Personal information
- Full name: Li Chunman
- Date of birth: 30 May 1962 (age 63)
- Place of birth: Yingkou, Liaoning, China
- Height: 1.68 m (5 ft 6 in)
- Position: Defender

Youth career
- 1977–1983: Liaoning

Senior career*
- Years: Team / Apps / (Gls)
- 1983–1986: Liaoning / ? / (?)

Managerial career
- 2015: Guizhou Renhe (caretaker)

= Li Chunman =

Chinese footballer (born 1962)

Li Chunman (李春满; ; born 30 May 1962) is a Chinese football manager and former football player of Korean descent. He is currently the assistant coach of Chinese Super League side Guizhou Renhe.

==Playing career==
Li Chunman began football training when he studied at primary school and was selected to city's youth team in 1976. He was scouted by Liaoning coach Ni Jide in 1977. Li was promoted to the first team of Liaoning in 1983 but failed to established himself within the team. He announced his retirement in the middle of 1986.

==Management career==
Li went to Beijing University of Physical Education in September 1986 where he received his bachelor's degree in 1990 and master's degree in 1992. He stayed at Beijing University of Physical Education (later changed its name as Beijing Sport University) as a teacher and coach of school football team after his graduation. He studied abroad at Seoul National University between 1996 and 1999 and received his doctor degree of sports psychology. He became a professor of football department at Beijing Sport University.

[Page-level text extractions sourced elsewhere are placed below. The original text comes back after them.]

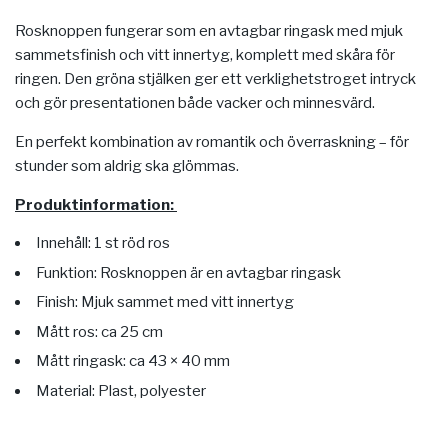
Rosknoppen fungerar som en avtagbar ringask med mjuk
sammetsfinish och vitt innertyg, komplett med skåra för
ringen. Den gröna stjälken ger ett verklighetstroget intryck
och gör presentationen både vacker och minnesvärd.
En perfekt kombination av romantik och överraskning – för
stunder som aldrig ska glömmas.
Produktinformation:
Innehåll: 1 st röd ros
Funktion: Rosknoppen är en avtagbar ringask
Finish: Mjuk sammet med vitt innertyg
Mått ros: ca 25 cm
Mått ringask: ca 43 × 40 mm
Material: Plast, polyester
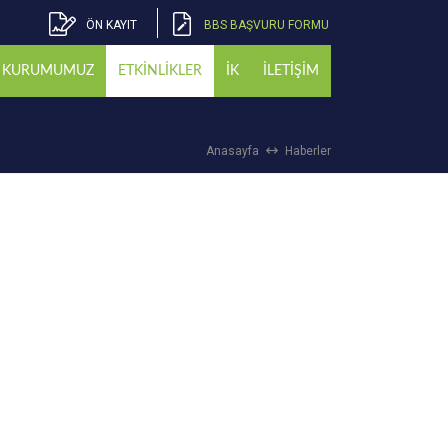
ÖN KAYIT
BBS BAŞVURU FORMU
KURUMUMUZ
ETKİNLİKLER
İK
İLETİŞİM
Anasayfa
Haberler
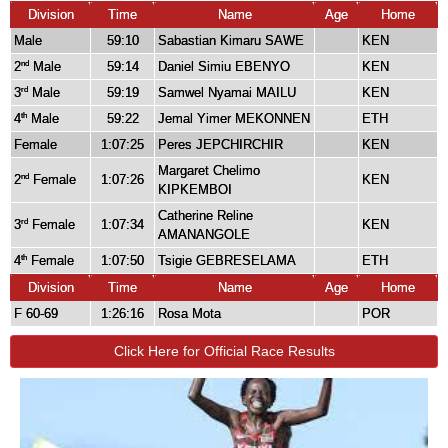
Division
Time
Name
Age
Home
Male
59:10
Sabastian Kimaru SAWE
KEN
2
Male
59:14
Daniel Simiu EBENYO
KEN
nd
3
Male
59:19
Samwel Nyamai MAILU
KEN
rd
4
Male
59:22
Jemal Yimer MEKONNEN
ETH
th
Female
1:07:25
Peres JEPCHIRCHIR
KEN
Margaret Chelimo
2
Female
1:07:26
KEN
nd
KIPKEMBOI
Catherine Reline
3
Female
1:07:34
KEN
rd
AMANANGOLE
4
Female
1:07:50
Tsigie GEBRESELAMA
ETH
th
Division
Time
Name
Age
Home
F 60-69
1:26:16
Rosa Mota
POR
Click Here for Official Race Results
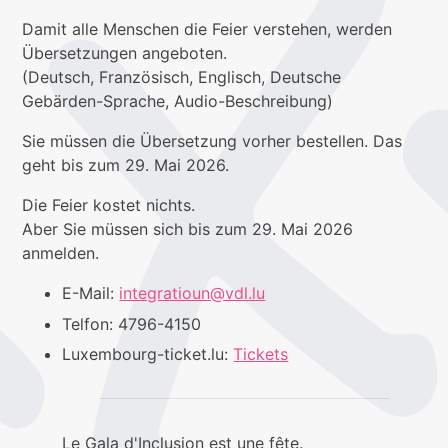
Damit alle Menschen die Feier verstehen, werden
Übersetzungen angeboten.
(Deutsch, Französisch, Englisch, Deutsche
Gebärden-Sprache, Audio-Beschreibung)
Sie müssen die Übersetzung vorher bestellen. Das
geht bis zum 29. Mai 2026.
Die Feier kostet nichts.
Aber Sie müssen sich bis zum 29. Mai 2026
anmelden.
E-Mail:
integratioun@vdl.lu
Telfon: 4796-4150
Luxembourg-ticket.lu:
Tickets
Le Gala d'Inclusion est une fête.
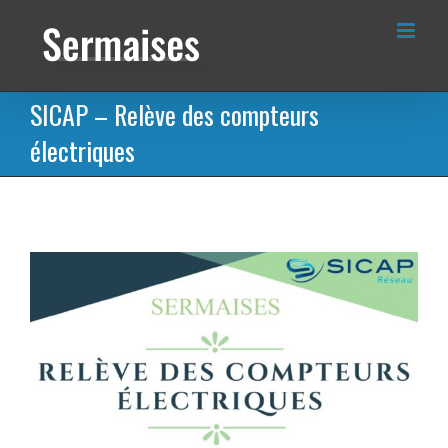
Passer
au
contenu
SICAP – Relève des compteurs
électriques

In February 2001, Li recommended himself to Chinese Jia-A League side Chongqing Lifan. Chongqing Lifan accepted his recommendation and appoint him as the interpreter and assistant coach of Korean manager Lee Jang-soo. He followed Lee Jang-soo to join another Jia-A League team Qingdao Etsong Hainiu in December 2001. He left Qingdao at the end of 2003 season after Lee Jang-soo's resignation. He joined China League One club Henan Construction as team leader and assistant coach in December 2013. However, he was taken place by Yin Lihua on 15 April 2004.

In December 2006, Li became the assistant coach of Chinese Super League side Beijing Guoan, rejoining Lee Jang-soo. He was sacked together with Lee Jang-soo on 16 September 2009. Lee Jang-soo invited him again after Lee became the manager of China League One side Guangzhou Evergrande, but Li was unable to join Guangzhou due to the heavy task of teaching at the university. Since Lee Jang-soo haven't the AFC Professional Coaching Diploma at the time, Li agreed to register as the manager of Guangzhou Evergrande in name.

In January 2013, Li became the assistant coach of Super League club Guizhou Renhe. He joined Henan Jianye in early 2014, assisting Tang Yaodong. He left Henan after Jia Xiuquan became the new manager of the club in June 2014. He returned to Guizhou Renhe and became their team leader for 2015 league season. On 28 April 2015, Li was appointed as the temporary manager after Zhu Jiong was sacked. He became the assistant coach again on 8 July 2015 when Gong Lei gained the manager position of the club.